While some people may wince at the idea of the Jewish body as a caricature and stereotype, the fact of the mater is that Larry David, Seth Rogen, etc and many others still, to this day, draw on it in order to disarm negativity about Jews and others.    We can’t get away from stereotypes in America, but that is something that these artists worked through.  Even so, New York does and remains, to this day, a city that is identified with Jews.  This has negative and positive implications.  It can tap into something anti-Semitic or its inversion.   The idea of a New York Jew is based in fact.  After all, New York houses the largest Jewish population of any city in the USA and outside of Israel.  It has been the home of Jews since the 19th century (and even before).    Jewish art, culture, and commerce have flourished in New York.  Take a visit to the Jewish Museum on 5th Avenue to see for yourselves the rich history of Jews in this city in all of these aforementioned fields.

I am proud to say that I come from a  few generations of New York Jews.  And, strangely enough, the photo was taken not far from where my father lived part of his childhood: on Central Park West.  I’ll admit that I embrace and have – since I was a child – emulated the image of the New York Jew.   I always wondered what a New York Jew was so when I would visit (I was raised in Upstate New York) New York City to see my relatives I’d always get a good look and pay close attention to their bodies and gestures.

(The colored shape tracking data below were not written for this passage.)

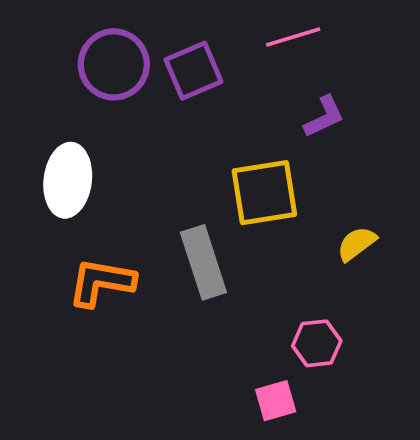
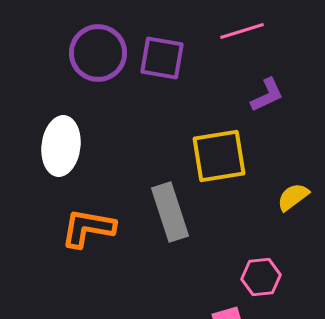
purple square: (193, 71) -> (162, 58), turned 33

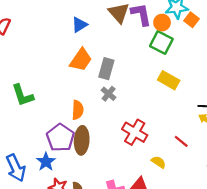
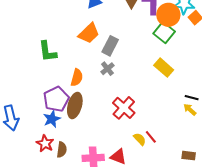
orange circle: (162, 23) -> (168, 15), size x1.5
green L-shape: (23, 95) -> (48, 51), moved
red line: (181, 141) -> (151, 137), moved
blue star: (46, 162) -> (52, 119), moved

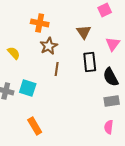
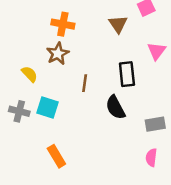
brown triangle: (84, 32) -> (118, 24), moved
brown star: (49, 46) -> (58, 54), moved
yellow semicircle: (14, 53) -> (30, 74), moved
black semicircle: (111, 77) -> (115, 107), moved

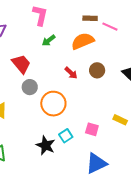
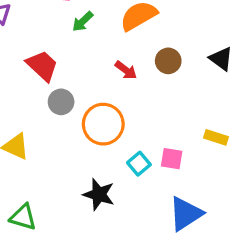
cyan square: (66, 136) -> (139, 164), moved

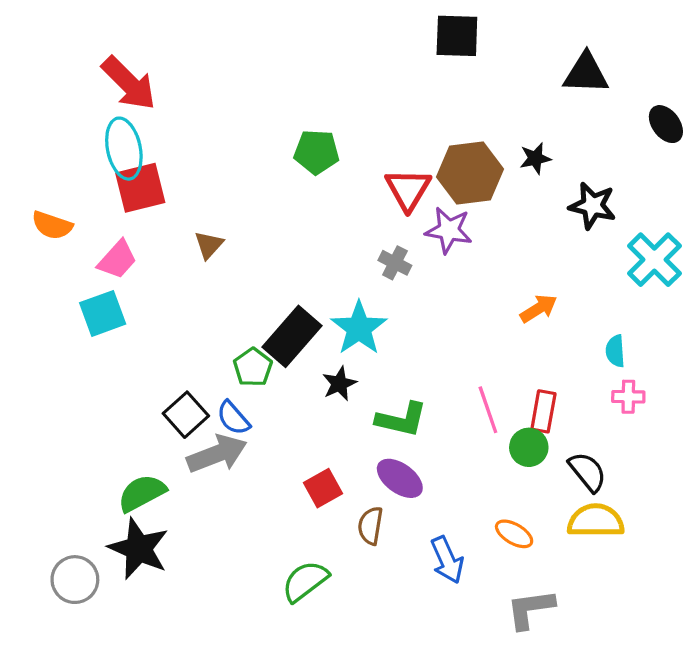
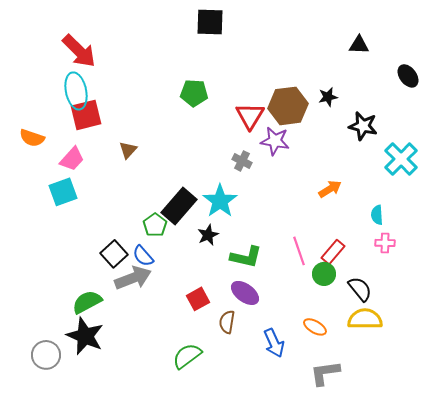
black square: (457, 36) -> (210, 22), moved
black triangle: (586, 73) -> (359, 45), size x0.7
red rectangle: (543, 411) -> (333, 252), turned 30

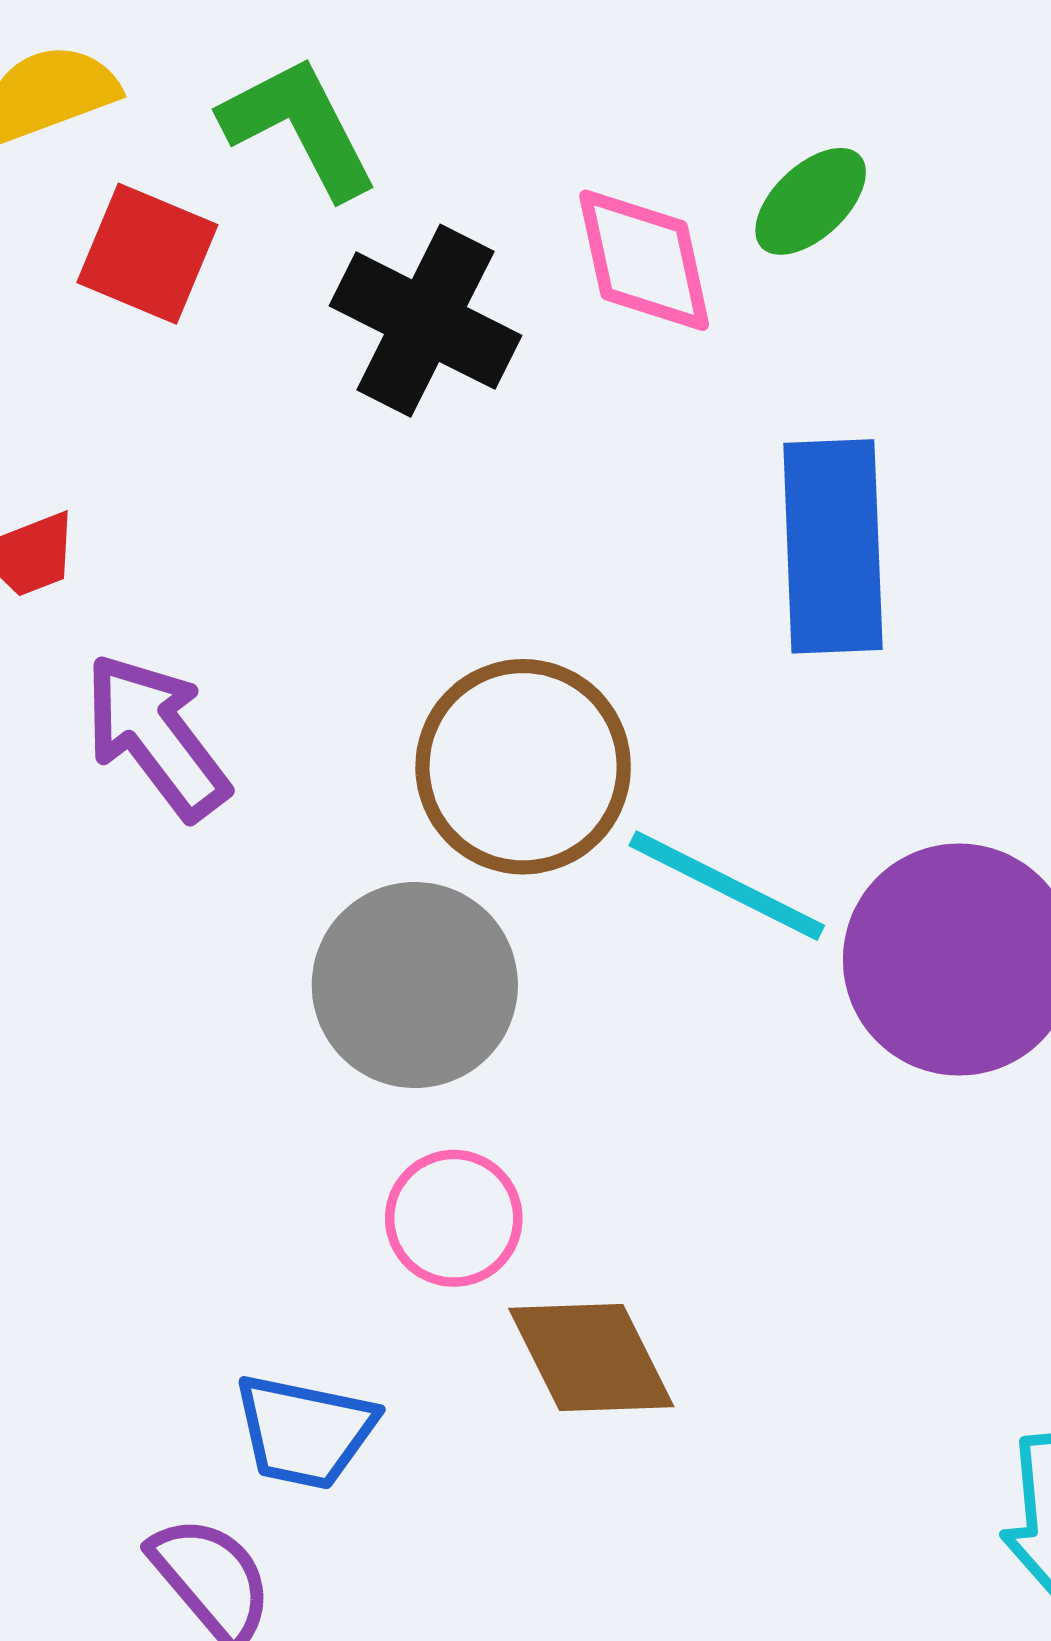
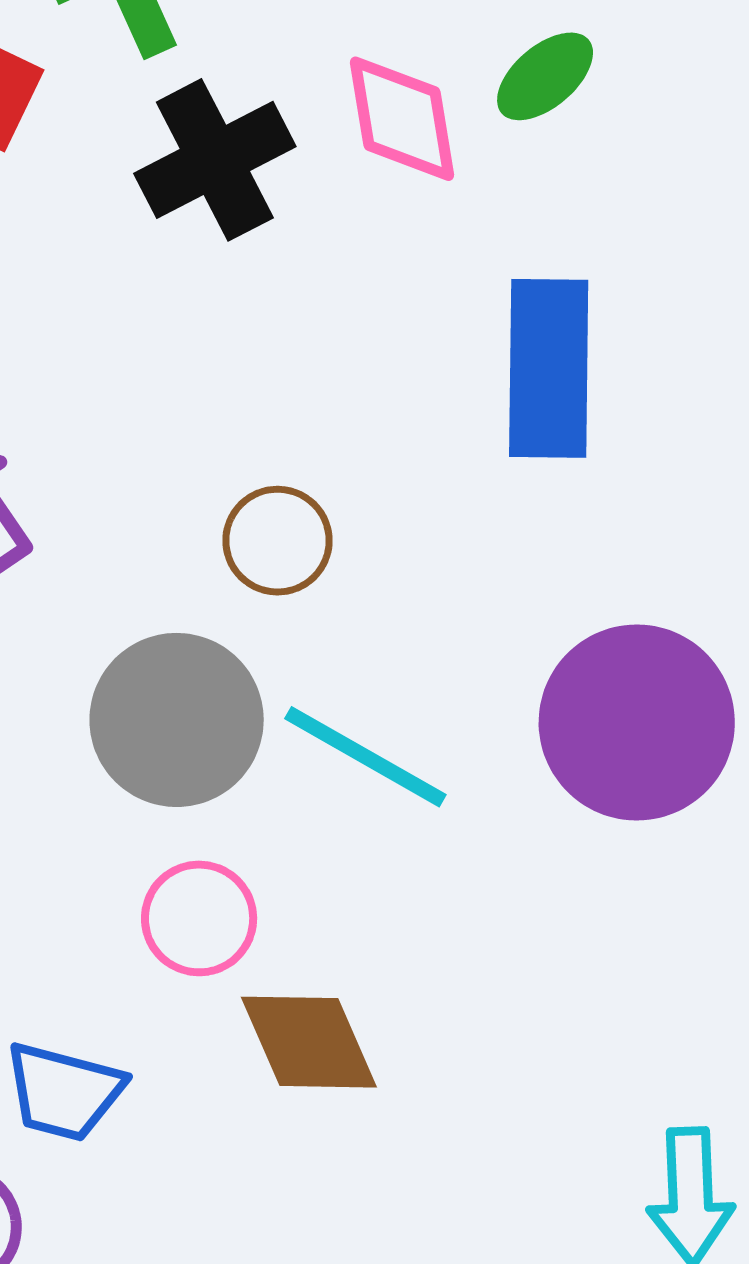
black cross: (425, 321) -> (215, 160), turned 33
brown circle: (523, 767) -> (278, 541), size x0.6
cyan line: (727, 886) -> (365, 757), moved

Like Michael  Wyschogrod argues in his book The Body of Faith, Judaism is embodied.  While in the past Judaism was thought of in terms of ideas or beliefs, Wyschogrod argues that this led to the abstraction of Judaism and of God.   He suggests that Judaism (and God – Hashem in Hebrew) is to be found not in this or that idea or distinction but amongst Jews.    What I find so novel about the schlemiel is that its a comical registration of Judaism and that registration has a location in New York. Contrast that to the relationship of the Jewish body to Jerusalem which is embodied in the Temple, the pilgrimages, the priesthood, etc etc.

Judaism is a religion that is grounded in people and places.

With that in mind, I said yes.  Take my photo.  I’m a Jew from New York.  And I embrace the schlemiel.   I am a Schlemiel in the Park.